MPEG-2
MPEG (Moving Pictures Expert Group)
- 1988 working group within ISO
- borrows significantly from JPEG (lossy)
- encoder is algorithmic and adaptive
- decoder is "dumb"
- perfect for broadcasting (few encoders vs. many decoders)
- MPEG defines the bitstream - not encoders/decoders
Pathway to compression
- spatial and temporal redundancy
- pixel values are not independent
- correlated to neighbors in the same frame
- correlated to neighbors across frames
- psychovisual redundancy
- human eye has a limited response to fine spatial detail
- human eye less senstive to detail around object edges
Spatial redundancy
- transform to the frequency domain
- Fourier analysis - any periodic waveform can be reproduced by
adding together an arbitrary number of harmonically related
sinusoids of various amplitudes and phases
- does not result in compression (usually increases)
- samples are not periodic
STFT (short-time Fourier Transform)
- break up the continuous time domain with windows
- rectangular
- # of frequencies depends on size of window
- wrap samples into ring to make "continuous"
- DFT (discrete Fourier transform)
- we want # input samples == # of frequency coefficients
- FFT is a fast way to compute DFT
DCT (Discrete Cosine Transformation)
- special case of DFT where sine components eliminated
- repeat original samples in time-reversed order
- perform DFT (8x8 block of pixels)
- produces as many usefull coefficients as input samples
Compression?
- 64 pixels -> 64 coefficients
- but
- most coefficients will be 0
- statistically, the further from the top-left, the
smaller the magnitude
- compression
- run-length coding
- Huffman coding gain
- quantization of coefficient wordlengths
- amount weighted according to visibility by a human observer
- not reversable in the decoder (lossy)
Sequences
- try to predict the next picture from a previous picture
- Send a difference picture
- difference between coded picture and next picture
- original picture not available at the decoder
- should also contain spatial redundancy
- encode the difference picture before sending
Motion-compensated inter-frame prediction
- divide screen into areas called macroblocks (16x16)

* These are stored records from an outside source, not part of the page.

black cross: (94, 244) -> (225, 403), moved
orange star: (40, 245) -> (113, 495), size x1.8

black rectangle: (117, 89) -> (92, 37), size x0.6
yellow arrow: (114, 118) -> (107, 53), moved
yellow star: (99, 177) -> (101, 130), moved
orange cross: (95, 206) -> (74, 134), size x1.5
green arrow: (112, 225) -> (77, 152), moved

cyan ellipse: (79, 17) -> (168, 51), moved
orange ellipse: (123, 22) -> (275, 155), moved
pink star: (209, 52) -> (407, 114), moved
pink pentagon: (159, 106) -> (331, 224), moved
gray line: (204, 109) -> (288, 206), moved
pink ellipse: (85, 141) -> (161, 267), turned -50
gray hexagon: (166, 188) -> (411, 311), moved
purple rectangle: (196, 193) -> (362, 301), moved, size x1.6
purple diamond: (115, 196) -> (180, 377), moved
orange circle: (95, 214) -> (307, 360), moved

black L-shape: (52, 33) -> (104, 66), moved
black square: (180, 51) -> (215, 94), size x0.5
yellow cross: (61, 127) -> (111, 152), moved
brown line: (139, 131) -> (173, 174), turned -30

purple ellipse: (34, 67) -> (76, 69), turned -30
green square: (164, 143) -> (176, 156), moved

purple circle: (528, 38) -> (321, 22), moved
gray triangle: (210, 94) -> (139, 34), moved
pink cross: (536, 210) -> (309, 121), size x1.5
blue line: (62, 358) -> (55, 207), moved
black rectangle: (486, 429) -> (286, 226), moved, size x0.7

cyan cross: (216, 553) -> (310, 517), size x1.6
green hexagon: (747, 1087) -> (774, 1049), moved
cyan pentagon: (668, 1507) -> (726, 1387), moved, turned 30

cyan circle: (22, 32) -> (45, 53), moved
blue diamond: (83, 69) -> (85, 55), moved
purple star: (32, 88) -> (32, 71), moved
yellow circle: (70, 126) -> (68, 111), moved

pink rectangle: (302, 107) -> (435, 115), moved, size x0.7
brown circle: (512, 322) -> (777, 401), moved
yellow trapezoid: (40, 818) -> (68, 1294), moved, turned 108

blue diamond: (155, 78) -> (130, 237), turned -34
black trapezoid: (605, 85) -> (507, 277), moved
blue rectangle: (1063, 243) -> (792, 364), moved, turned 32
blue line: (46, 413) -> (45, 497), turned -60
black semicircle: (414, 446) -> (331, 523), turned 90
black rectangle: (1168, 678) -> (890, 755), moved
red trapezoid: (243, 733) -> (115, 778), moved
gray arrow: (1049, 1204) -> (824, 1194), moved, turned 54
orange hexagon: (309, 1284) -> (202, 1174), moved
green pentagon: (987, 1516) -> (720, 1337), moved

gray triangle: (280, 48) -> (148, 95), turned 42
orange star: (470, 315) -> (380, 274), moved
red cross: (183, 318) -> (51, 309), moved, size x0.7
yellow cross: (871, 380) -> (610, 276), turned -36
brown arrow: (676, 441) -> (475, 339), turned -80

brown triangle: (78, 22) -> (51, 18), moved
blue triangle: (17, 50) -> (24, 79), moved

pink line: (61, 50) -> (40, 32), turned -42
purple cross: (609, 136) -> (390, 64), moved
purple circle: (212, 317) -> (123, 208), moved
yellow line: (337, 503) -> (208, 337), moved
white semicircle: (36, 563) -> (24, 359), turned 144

- each macroblock steered by a motion vector
- vector gives offset in another picture to find pixel data
- fetch from another picture
- motion vector overhead can account for 1/3 of bitrate in
a "high-action" sequence
- practical search ranges between +/-15 and +/-32 pixels
Types of pictures
- I or 'intra' pictures
- coded w/o reference to any other pictures
- just reduce spatial redundancy
- access points in the bitstream where decoding can begin
- P or 'predictive' pictures
- use previous I or P for motion compensation
- each block is either predicted or intra-coded
- B or 'bidirectionally-predictive' pictures
- can use the previous and/or next I/P for motion compensation
- can cause a reorder from natural display order
- prediction is a fetch operation
Sequences of pictures
- a sequence may consist of almost any pattern of I, P, and B pictures
- in a typical sequence, relative sizes of pictures are
Summary
- lossless compression generally limited to around 2:1
- compression "sweet spot" of MPEG is between 8:1 and 30:1
- standard VHS - approx 1.5 Mbit/sec
- broadcast NTSC - approx 3 Mbit/sec
- sports/high temporal activity - approx 5-6 Mbit/sec
- betacam (90 Mbit/sec) - approx 10 Mbit/sec
DBS
- broadcast multiple channels over a transponder
- 23 Mbit/sec available
- mix/match to balance entropy
- 1997 - 5-6 channels per trans.
- 1999 - 8-10 channels per trans.
- 2001 - 11+ channels per trans.
- take advantage of variable bit rates
- statistical multiplexing
- probability that all channels reaching peak entropy at once is
very small
DVDs
- 12cm dia disc, short laser wavelength, finer track pitch, better optics
- approx. 5GB of storage -> movie at 5Mbit/sec
- disc reduced to 0.6mm (can glue 2 together for 1.2mm disc)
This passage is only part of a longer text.